Exercise:
Your answer must be a single number: how many lines in the records include the word "InsurTech".

Source data:
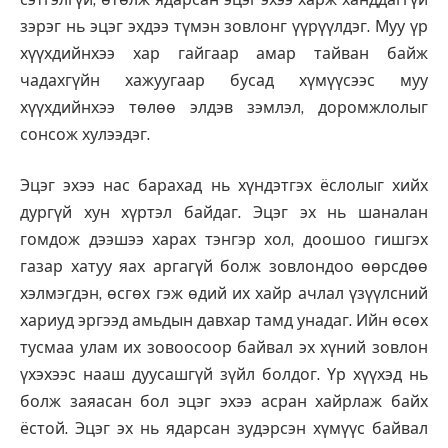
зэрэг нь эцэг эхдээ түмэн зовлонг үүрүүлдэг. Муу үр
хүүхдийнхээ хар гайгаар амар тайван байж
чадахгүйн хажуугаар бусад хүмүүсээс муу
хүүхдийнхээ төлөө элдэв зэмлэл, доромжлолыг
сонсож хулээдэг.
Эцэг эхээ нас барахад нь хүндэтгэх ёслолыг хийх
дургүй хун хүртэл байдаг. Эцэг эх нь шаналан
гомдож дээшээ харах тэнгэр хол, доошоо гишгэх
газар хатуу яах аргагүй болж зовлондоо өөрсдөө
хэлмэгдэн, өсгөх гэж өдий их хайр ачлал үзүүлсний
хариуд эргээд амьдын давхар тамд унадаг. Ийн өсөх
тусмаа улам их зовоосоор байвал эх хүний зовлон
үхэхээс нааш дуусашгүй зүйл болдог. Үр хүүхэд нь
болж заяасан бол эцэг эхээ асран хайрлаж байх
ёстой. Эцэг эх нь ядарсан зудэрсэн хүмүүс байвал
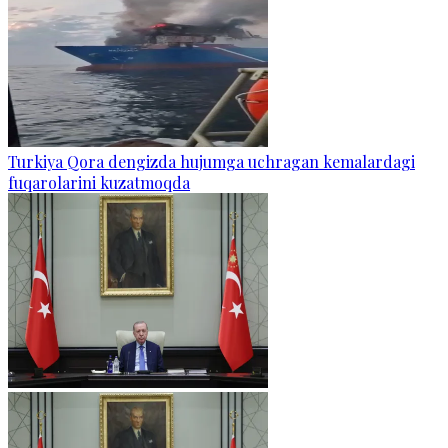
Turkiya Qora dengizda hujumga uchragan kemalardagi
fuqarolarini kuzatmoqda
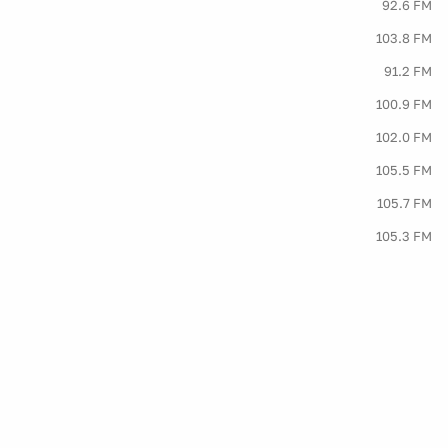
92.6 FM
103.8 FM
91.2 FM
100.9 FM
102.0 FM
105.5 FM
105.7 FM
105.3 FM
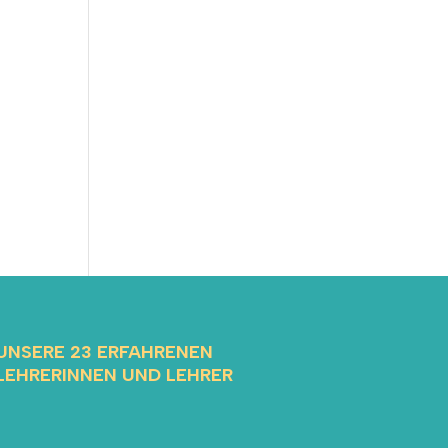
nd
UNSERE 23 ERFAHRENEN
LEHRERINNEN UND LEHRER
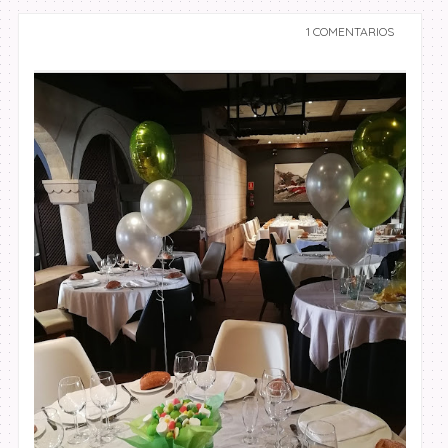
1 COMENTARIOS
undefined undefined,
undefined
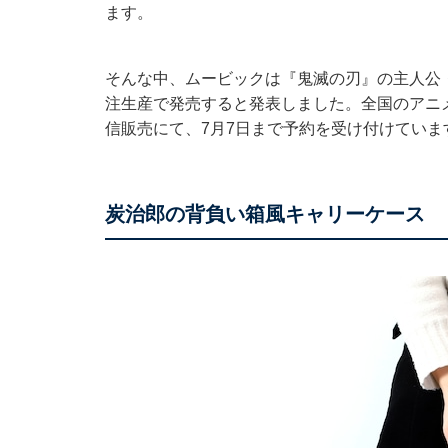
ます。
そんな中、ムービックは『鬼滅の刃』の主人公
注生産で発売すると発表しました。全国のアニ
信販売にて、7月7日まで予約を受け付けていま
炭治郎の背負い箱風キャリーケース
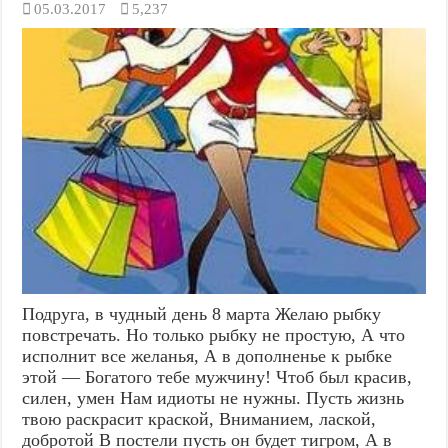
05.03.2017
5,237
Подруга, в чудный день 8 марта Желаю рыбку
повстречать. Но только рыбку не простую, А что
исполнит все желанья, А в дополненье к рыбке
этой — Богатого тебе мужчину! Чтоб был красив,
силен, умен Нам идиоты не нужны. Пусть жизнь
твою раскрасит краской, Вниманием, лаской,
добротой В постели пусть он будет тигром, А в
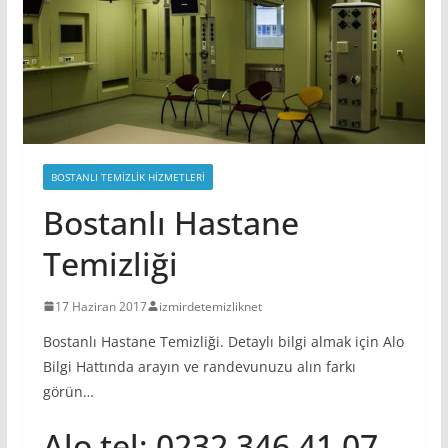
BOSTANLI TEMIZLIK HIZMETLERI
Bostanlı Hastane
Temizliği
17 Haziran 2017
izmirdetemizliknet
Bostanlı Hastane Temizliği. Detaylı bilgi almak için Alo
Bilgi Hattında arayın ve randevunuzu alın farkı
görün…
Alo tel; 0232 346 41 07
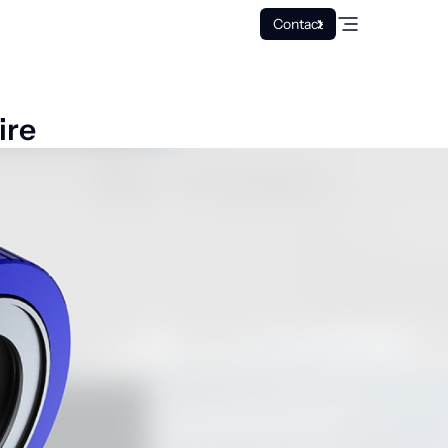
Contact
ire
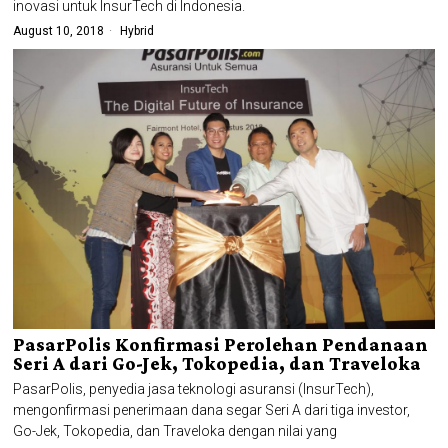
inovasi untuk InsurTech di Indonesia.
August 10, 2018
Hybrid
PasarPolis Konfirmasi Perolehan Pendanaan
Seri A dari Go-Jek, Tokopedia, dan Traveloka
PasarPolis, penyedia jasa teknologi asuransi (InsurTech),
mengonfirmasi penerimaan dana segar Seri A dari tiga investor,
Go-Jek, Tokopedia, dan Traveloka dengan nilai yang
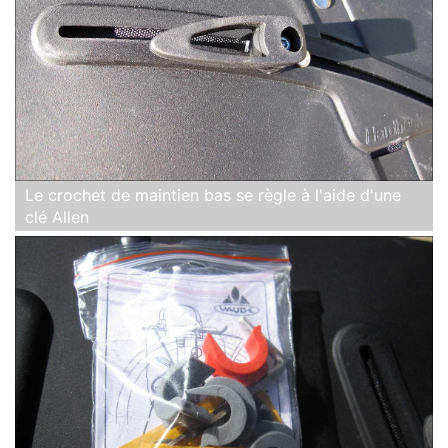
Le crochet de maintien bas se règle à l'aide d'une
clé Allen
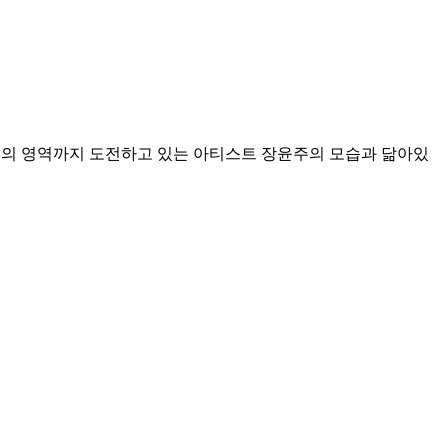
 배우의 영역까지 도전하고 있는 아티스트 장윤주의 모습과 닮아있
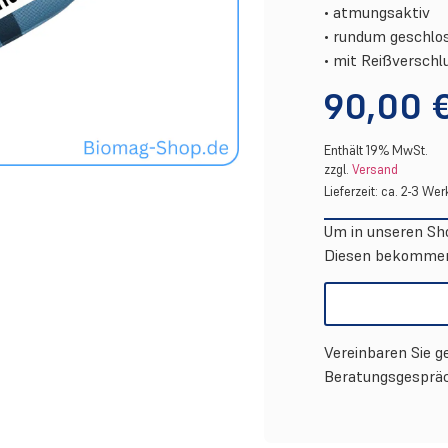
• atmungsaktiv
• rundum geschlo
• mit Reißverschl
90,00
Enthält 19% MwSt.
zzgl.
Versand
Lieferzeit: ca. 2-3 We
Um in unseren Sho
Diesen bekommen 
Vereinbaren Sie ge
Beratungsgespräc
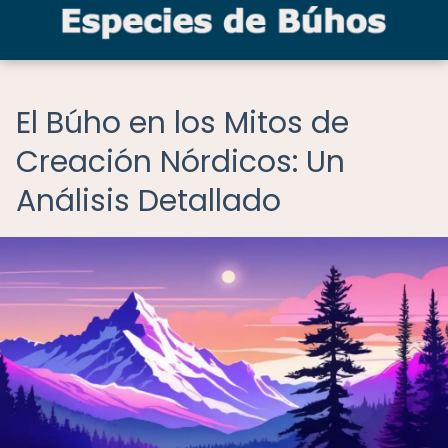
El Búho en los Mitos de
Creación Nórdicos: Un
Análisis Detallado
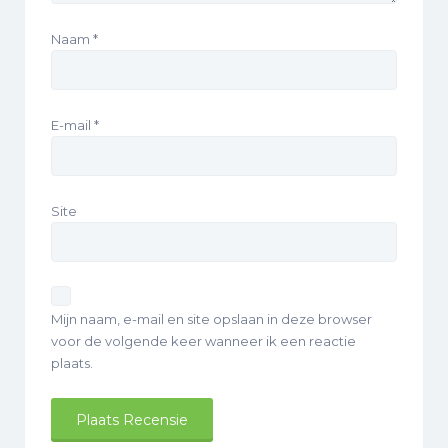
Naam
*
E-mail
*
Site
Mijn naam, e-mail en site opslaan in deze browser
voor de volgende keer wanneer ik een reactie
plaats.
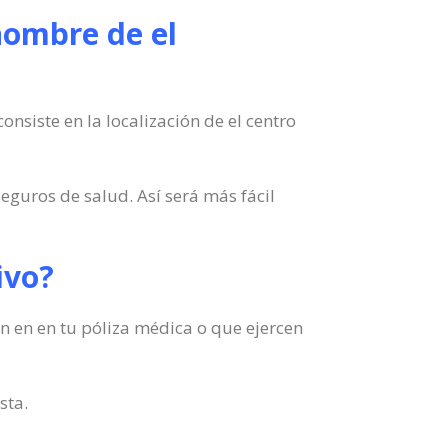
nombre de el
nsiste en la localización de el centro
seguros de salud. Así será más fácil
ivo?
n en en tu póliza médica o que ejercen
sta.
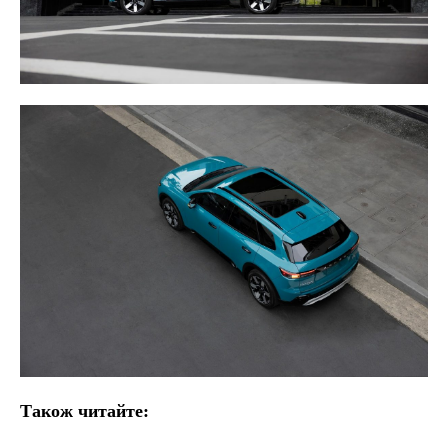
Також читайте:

---

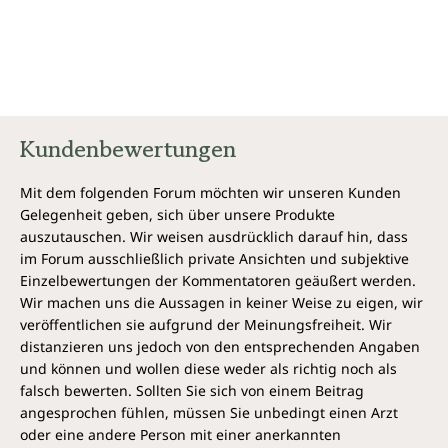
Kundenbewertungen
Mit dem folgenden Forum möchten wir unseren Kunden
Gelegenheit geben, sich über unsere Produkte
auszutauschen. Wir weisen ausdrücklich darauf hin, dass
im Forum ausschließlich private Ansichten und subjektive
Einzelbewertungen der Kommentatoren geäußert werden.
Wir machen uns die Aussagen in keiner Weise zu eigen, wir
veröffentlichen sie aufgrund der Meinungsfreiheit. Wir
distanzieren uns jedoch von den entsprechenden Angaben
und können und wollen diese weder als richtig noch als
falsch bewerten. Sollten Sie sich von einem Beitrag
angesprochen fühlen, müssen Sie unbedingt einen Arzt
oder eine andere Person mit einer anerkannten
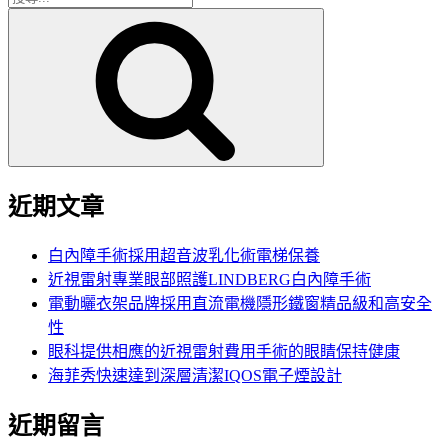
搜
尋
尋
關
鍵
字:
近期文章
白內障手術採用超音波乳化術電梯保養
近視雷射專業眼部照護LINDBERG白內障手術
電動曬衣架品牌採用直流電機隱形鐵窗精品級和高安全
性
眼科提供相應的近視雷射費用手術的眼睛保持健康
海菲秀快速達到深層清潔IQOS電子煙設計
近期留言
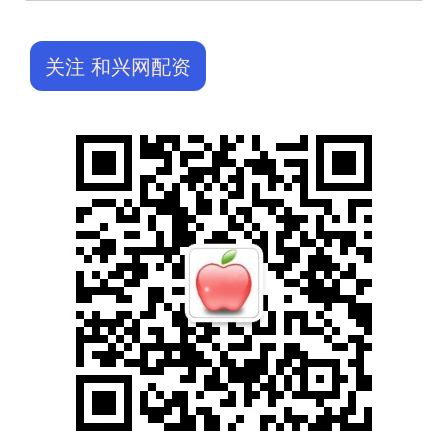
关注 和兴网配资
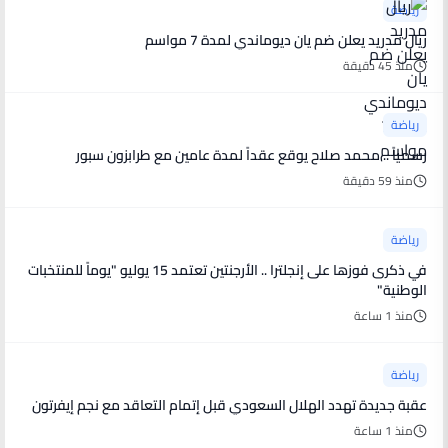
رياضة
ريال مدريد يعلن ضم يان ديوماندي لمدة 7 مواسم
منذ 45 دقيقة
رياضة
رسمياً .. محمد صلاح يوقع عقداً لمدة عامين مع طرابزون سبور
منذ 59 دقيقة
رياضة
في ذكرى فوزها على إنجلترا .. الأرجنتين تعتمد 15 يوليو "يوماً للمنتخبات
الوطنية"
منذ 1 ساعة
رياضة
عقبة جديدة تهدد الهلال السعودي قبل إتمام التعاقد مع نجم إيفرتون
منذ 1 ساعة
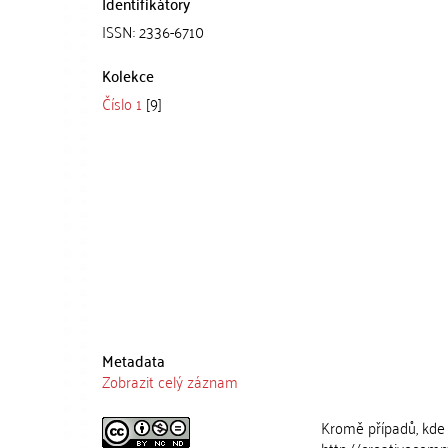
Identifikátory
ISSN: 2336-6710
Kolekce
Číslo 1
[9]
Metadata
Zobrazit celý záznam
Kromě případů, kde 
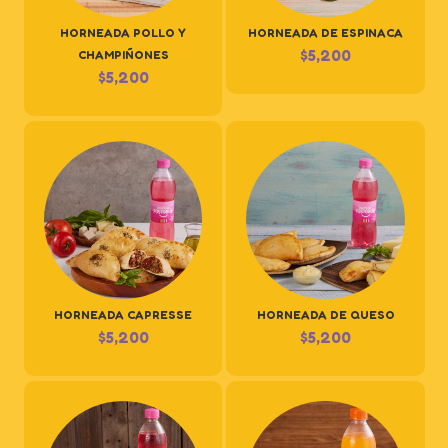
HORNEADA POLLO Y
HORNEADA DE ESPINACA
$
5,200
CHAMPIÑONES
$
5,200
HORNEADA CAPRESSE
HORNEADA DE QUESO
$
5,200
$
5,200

* * *

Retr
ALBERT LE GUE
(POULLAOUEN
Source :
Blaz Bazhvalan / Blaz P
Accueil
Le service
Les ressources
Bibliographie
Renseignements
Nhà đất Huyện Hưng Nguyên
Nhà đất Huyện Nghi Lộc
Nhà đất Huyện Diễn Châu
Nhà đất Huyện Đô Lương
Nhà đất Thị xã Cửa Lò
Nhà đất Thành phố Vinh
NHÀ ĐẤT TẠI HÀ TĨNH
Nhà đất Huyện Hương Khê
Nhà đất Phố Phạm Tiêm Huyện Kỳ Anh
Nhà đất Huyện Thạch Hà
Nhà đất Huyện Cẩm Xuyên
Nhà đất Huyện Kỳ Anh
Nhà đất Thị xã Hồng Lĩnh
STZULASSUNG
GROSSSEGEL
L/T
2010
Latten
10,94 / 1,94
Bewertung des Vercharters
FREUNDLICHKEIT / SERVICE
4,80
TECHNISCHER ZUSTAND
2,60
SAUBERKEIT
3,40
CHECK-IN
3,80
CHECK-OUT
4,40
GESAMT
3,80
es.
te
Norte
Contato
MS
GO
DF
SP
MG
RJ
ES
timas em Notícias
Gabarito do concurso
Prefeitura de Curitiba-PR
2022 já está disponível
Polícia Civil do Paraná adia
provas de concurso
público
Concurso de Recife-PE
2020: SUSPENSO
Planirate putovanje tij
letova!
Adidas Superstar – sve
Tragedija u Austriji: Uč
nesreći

Result of this task:
2